Silveira has also gotten to explore a more applied side of her mathematics major.
“I’ve ended up doing a lot of coding and computer science-based tasks,” she says. “My studies have been more theoretical, focused on pure math, but the work I’m doing for Dr. Nguyen’s lab is definitely applied or computational.”
Silveira urges other students considering interdisciplinary research to give it a try. “I was curious as to what the collaborative setting of a lab was like, the sort of team,” she says. “I appreciate the skills I’ve gotten in this environment, and it gives me a better picture of the fields I could go into for math.”

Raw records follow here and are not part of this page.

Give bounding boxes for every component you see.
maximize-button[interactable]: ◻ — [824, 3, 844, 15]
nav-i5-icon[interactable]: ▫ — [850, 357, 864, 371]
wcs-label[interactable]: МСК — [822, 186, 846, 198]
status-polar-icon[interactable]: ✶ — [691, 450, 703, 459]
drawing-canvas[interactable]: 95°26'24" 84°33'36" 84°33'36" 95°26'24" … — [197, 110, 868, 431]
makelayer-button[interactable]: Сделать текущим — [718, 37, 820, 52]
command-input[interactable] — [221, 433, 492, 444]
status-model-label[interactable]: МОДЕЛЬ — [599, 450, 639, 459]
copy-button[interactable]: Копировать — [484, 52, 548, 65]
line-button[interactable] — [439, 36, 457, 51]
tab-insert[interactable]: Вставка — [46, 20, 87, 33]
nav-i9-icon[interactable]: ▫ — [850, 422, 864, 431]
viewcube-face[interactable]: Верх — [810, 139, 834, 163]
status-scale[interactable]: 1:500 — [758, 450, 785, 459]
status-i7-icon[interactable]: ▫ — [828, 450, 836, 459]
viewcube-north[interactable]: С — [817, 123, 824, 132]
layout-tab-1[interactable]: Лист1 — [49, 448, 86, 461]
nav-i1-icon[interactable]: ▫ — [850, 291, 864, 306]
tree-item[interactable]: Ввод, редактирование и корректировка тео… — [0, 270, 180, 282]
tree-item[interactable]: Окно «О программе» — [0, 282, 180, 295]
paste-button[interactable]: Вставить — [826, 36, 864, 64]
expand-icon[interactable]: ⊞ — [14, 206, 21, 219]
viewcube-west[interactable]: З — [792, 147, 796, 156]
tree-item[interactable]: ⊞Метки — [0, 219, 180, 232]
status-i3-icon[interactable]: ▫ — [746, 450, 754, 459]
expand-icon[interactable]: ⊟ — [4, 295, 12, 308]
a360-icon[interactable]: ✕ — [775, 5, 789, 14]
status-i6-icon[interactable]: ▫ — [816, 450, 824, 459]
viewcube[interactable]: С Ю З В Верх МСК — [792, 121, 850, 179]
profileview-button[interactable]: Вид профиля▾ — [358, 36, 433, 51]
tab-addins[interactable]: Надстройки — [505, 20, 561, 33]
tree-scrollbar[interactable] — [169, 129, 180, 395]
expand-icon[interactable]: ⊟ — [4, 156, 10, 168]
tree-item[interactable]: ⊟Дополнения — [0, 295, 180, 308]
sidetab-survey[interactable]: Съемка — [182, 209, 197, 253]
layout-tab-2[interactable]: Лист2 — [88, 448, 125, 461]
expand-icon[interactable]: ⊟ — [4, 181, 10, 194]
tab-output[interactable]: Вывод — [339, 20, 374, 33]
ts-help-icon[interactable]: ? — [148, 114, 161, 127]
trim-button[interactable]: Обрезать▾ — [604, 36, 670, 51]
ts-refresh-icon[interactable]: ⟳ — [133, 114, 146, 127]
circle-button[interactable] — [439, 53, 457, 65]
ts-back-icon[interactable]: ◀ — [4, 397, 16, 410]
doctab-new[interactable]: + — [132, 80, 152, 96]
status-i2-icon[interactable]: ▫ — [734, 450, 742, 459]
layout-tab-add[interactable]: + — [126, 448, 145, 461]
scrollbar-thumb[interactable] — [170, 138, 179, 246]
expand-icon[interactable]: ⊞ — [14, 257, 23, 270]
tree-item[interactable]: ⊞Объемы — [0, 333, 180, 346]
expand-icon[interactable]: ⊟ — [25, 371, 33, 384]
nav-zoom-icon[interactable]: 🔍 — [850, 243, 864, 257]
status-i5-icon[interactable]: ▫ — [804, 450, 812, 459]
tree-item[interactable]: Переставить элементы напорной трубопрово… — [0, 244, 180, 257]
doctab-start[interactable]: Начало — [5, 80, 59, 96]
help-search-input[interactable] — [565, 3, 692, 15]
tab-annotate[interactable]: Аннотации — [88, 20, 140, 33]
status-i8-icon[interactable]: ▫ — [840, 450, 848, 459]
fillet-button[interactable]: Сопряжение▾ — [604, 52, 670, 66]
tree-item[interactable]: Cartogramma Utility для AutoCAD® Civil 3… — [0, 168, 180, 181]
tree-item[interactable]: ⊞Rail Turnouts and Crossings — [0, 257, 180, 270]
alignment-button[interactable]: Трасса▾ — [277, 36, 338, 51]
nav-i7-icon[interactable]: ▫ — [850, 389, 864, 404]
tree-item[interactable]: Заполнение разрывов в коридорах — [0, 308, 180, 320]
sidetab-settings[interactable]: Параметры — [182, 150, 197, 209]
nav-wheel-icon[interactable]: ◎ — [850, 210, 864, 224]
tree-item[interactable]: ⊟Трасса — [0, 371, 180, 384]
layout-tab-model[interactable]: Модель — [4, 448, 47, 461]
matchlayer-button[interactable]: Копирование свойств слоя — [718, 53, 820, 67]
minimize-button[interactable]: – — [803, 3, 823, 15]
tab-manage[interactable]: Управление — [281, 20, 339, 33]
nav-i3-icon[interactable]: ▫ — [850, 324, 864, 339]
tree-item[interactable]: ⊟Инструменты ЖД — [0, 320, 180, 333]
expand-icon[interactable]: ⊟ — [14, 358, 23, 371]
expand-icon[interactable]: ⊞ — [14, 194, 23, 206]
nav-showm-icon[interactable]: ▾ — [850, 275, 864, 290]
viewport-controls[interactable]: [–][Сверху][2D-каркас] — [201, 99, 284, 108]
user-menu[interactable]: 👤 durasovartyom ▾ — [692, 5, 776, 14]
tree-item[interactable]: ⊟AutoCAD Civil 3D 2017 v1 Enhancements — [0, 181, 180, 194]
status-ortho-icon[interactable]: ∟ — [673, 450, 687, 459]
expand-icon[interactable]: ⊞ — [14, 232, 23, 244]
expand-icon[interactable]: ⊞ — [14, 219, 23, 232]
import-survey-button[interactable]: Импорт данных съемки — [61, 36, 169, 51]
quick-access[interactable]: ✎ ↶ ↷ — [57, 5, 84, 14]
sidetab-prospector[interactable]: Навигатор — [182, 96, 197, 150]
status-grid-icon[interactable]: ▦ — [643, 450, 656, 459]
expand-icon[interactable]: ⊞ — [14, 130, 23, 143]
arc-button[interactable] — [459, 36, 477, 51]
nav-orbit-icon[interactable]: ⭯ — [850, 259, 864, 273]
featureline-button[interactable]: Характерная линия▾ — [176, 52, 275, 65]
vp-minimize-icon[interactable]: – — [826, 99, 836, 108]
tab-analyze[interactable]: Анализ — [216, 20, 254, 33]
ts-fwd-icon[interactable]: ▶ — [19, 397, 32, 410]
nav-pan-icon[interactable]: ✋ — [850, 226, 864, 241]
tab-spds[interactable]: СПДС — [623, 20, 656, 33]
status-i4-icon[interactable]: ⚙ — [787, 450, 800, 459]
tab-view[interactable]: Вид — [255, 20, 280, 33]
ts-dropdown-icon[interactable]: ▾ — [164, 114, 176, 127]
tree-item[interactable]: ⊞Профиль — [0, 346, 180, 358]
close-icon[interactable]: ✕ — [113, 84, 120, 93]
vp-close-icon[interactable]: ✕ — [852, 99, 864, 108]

Learning what your major brings to a laboratory setting is one thing, but Silveira also says that there’s a benefit to learning how to collaborate with people with different skills. “It was great to work with and learn from Dr. Nguyen. She’s been working on this project for years and consistently done a good job integrating an effective team.”
Nguyen says this type of positive energy is one of the reasons she’s loved working with Trinity students on her NSF grants. “These grants give you the ability to train undergraduate students, to get them involved in every aspect of the research. They get to form models, to implement simulations, and then they get to present their work at conferences, even international ones, and then be a significant part of publications,” she says. “I’m thankful for the generous support from Trinity and the powerful impacts of these NSF grants which help me stay at the cutting edge of the computational fluid dynamics field in a liberal arts environment.”